The Tarama language is a Japonic language spoken on the islands of Tarama and nearly depopulated Minna, two of the Miyako Islands of Japan. It is closely related to Miyakoan, but intelligibility is low. Currently, it is only spoken natively by elderly people.

==Phonology==

===Vowels===
Tarama has four main vowels, and three marginal vowels //e, ə, o// found in a restricted set of words.

Tarama vowels
|  | Front | Central | Back |
|---|---|---|---|
| Close | i | ɨ | u |
| Mid | (e) | (ə) | (o) |
| Open |  | a |  |

//ɨ// is /[s̩]/ between voiceless consonants, otherwise /[ˢɨ]/ after plosives, and /[ɨ]/ elsewhere:
/[ps̩tu]/ 'person', /[kˢɨːlu]/ 'yellow', /[mɨːɡɨ]/ 'right'

See also Miyakoan language#Vowels, for information on the close central vowel.

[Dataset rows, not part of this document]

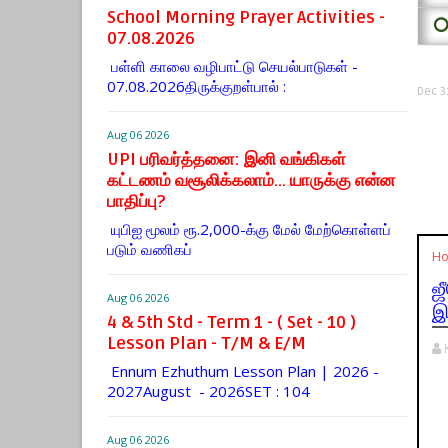
School Morning Prayer Activities -
⭕
07.08.2026
பள்ளி காலை வழிபாட்டு செயல்பாடுகள் -
07.08.2026திருக்குறள்பால் :
Dec 3
Aug 06 2026
UPI பரிவர்த்தனை: இனி வங்கிகள்
கட்டணம் வசூலிக்கலாம்... யாருக்கு என்ன
பாதிப்பு?
யுபிஐ மூலம் ரூ.2,000-க்கு மேல் மேற்​கொள்​ளப்​
படும் வணி​கப்
H
ஜ
Aug 06 2026
இ
4 & 5th Std - Term 1 - ( Set - 10 )
Lesson Plan - T/M & E/M
Ennum Ezhuthum Lesson Plan | 2026 -
2027August - 2026SET : 104
Aug 06 2026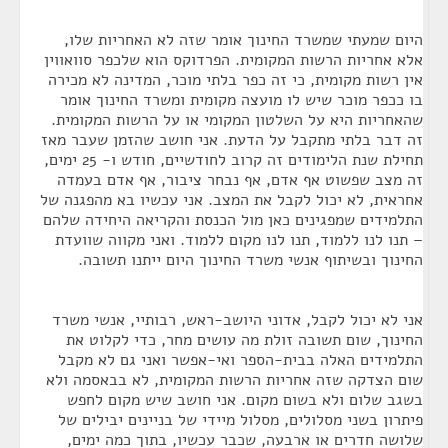
היום שמעתי שמשרד החינוך אומר שזה לא האחריות שלו,
אלא אחריות הרשות המקומית. הפרדוקס הוא שלכפר סוואווין
אין רשות מקומית, כי זה כפר בלתי מוכר, המדינה לא מכירה
בו ככפר מוכר שיש לו מועצה מקומית ומשרד החינוך אומר
שהאחריות היא על השלטון המקומי או על הרשות המקומית.
זה דבר בלתי מתקבל על הדעת. אני חושב שהזמן שעבר מאז
תחילת שנת הלימודים זה קרוב לחודשיים, חודש ו- 25 ימים,
זה מצב שפשוט אף אדם, אף נבחר ציבור, אף אדם בעמדה
אחראית, לא יכול לקבל את המצב. אני עכשיו בא מהפגנה של
התלמידים שמפגינים כאן מול הכנסת והקריאה היחידה שלהם
– תנו לנו ללמוד, תנו לנו מקום ללמוד. ואני מקווה שוועדת
החינוך ובשיתוף אנשי משרד החינוך היום ייתנו תשובה.
אני לא יכול לקבל, אדוני היושב-ראש, רבותיי, אנשי משרד
החינוך, שום תשובה זולת מה עושים מחר, כדי לקלוט את
התלמידים האלה בבית-הספר ואי-אפשר ואני גם לא מקבל
שום הצדקה שזה אחריות הרשות המקומית, לא בבאסמה ולא
בשגב שלום ולא בשום מקום. אני חושב שיש מקום לחפש
פיתרון בשני מסלולים, מסלול מיידי של בניינים יבילים של
שלושה חדרים או ארבעה, שכבר עכשיו, בתוך כמה ימים,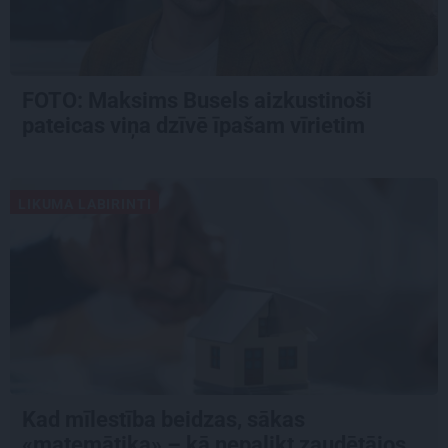
FOTO: Maksims Busels aizkustinoši
pateicas viņa dzīvē īpašam vīrietim
LIKUMA LABIRINTI
Kad mīlestība beidzas, sākas
«matemātika» – kā nepalikt zaudētājos,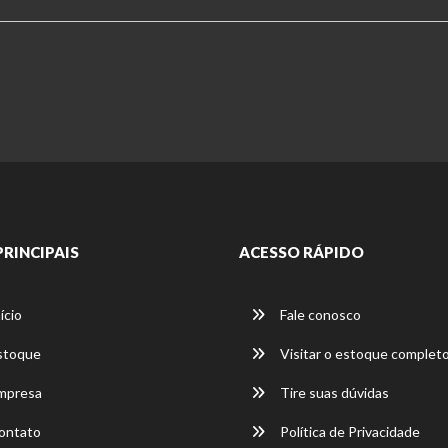
PRINCIPAIS
ACESSO RÁPIDO
ício
Fale conosco
stoque
Visitar o estoque complet
mpresa
Tire suas dúvidas
ontato
Política de Privacidade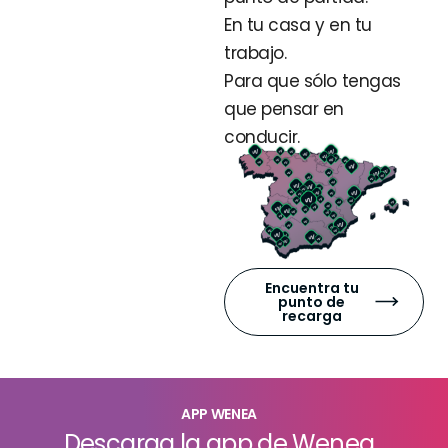
En tu casa y en tu
trabajo.
Para que sólo tengas
que pensar en
conducir.
Encuentra tu
punto de
recarga
APP WENEA
Descarga la app de Wenea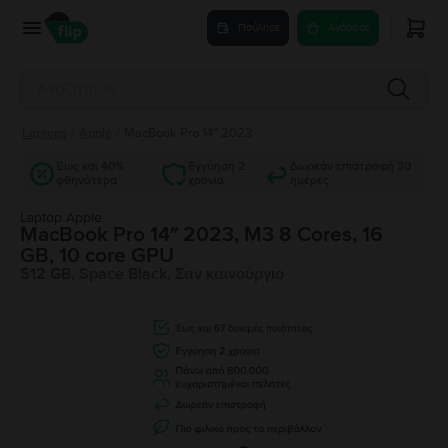
Πούλησε
Αγόρασε
Laptops
/
Apple
/
MacBook Pro 14″ 2023
Έως και 40%
Εγγύηση 2
Δωρεάν επιστροφή 30
φθηνότερα
χρόνια
ημέρες
Laptop Apple
MacBook Pro 14″ 2023, M3 8 Cores, 16
GB, 10 core GPU
512 GB, Space Black, Σαν καινούργιο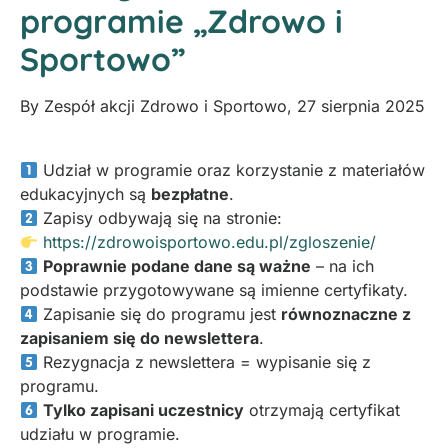
programie „Zdrowo i
Sportowo”
By
Zespół akcji Zdrowo i Sportowo
,
27 sierpnia 2025
Udział w programie oraz korzystanie z materiałów
edukacyjnych są
bezpłatne
.
Zapisy odbywają się na stronie:
https://zdrowoisportowo.edu.pl/zgloszenie/
Poprawnie podane dane są ważne
– na ich
podstawie przygotowywane są imienne certyfikaty.
Zapisanie się do programu jest
równoznaczne z
zapisaniem się do newslettera
.
Rezygnacja z newslettera = wypisanie się z
programu.
Tylko zapisani uczestnicy
otrzymają certyfikat
udziału w programie.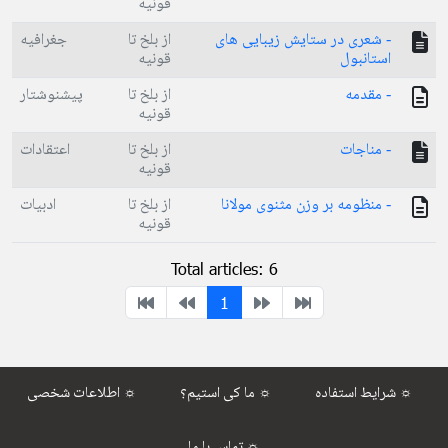
قونیه
- شعری در ستایش زیبایی های
از بلخ تا
جغرافیه
استانبول
قونیه
- مقدمه
از بلخ تا
پیشنوشتار
قونیه
- مناجات
از بلخ تا
اعتقادات
قونیه
- منظومه بر وزن مثنوی مولانا
از بلخ تا
ادبیات
قونیه
Total articles: 6
1
شرایط استفاده ☼
ما کی استیم؟ ☼
اطلاعات شخصی ☼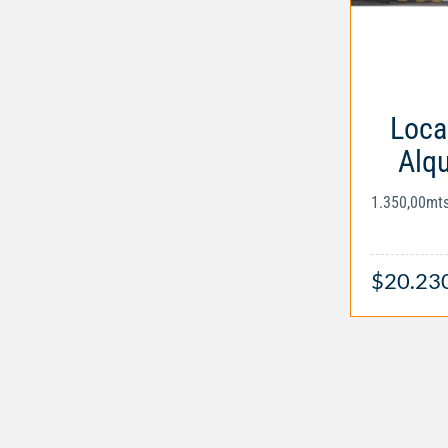
Loca
Alqu
1.350,00mt
$20.23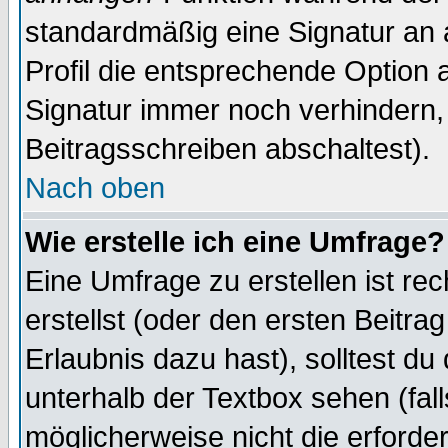
standardmäßig eine Signatur an 
Profil die entsprechende Option 
Signatur immer noch verhindern,
Beitragsschreiben abschaltest).
Nach oben
Wie erstelle ich eine Umfrage?
Eine Umfrage zu erstellen ist r
erstellst (oder den ersten Beitra
Erlaubnis dazu hast), solltest du
unterhalb der Textbox sehen (fall
möglicherweise nicht die erforder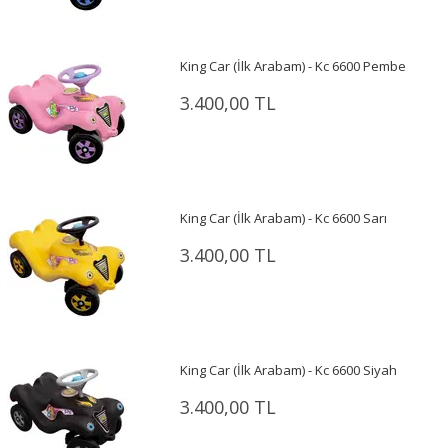
King Car (İlk Arabam) - Kc 6600 Pembe
3.400,00 TL
King Car (İlk Arabam) - Kc 6600 Sarı
3.400,00 TL
King Car (İlk Arabam) - Kc 6600 Siyah
3.400,00 TL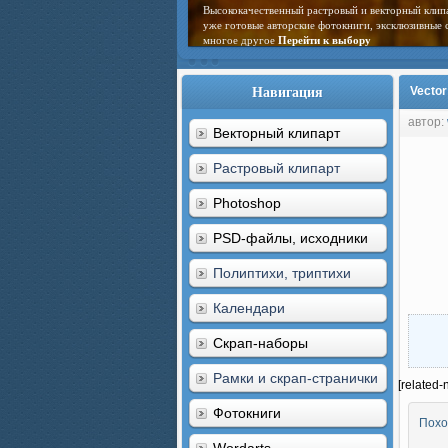
Высококачественный растровый и векторный клип
уже готовые авторские фотокниги, эксклюзивные 
многое другое
Перейти к выбору
Навигация
Vector
автор:
Векторный клипарт
Растровый клипарт
Photoshop
PSD-файлы, исходники
Полиптихи, триптихи
Календари
Скрап-наборы
Рамки и скрап-странички
[related-
Фотокниги
Похо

The sequences //*tɨ//, //*dɨ//, //*nɨ//, //*lɨ// do not occur. They have changed to //tsɨ//, //zɨ//, //n̩// and //l// (/[ɭ̆]/).

===Consonants===
Tarama does have voiced stops:

Tarama consonants
|  |  | Labial | Coronal | Dorsal |
| Nasal |  | m | n |  |
| Plosive | voiceless | p | t | k |
| voiced | b | d | g |
| Affricate |  |  | ts |  |
| Fricative | voiceless | f | s |  |
| voiced | v | z |  |
| Approximant |  | w~ʋ | 𝼈 ⟨l⟩ | j |

The 'l' is a retroflex lateral flap, also found in the Irabu language (Jarosz p. 43). //m n f v s z l// occur as syllable codas, as in pail 'to grow' (Japanese haeru), psks 'to pull' (Japanese hiku).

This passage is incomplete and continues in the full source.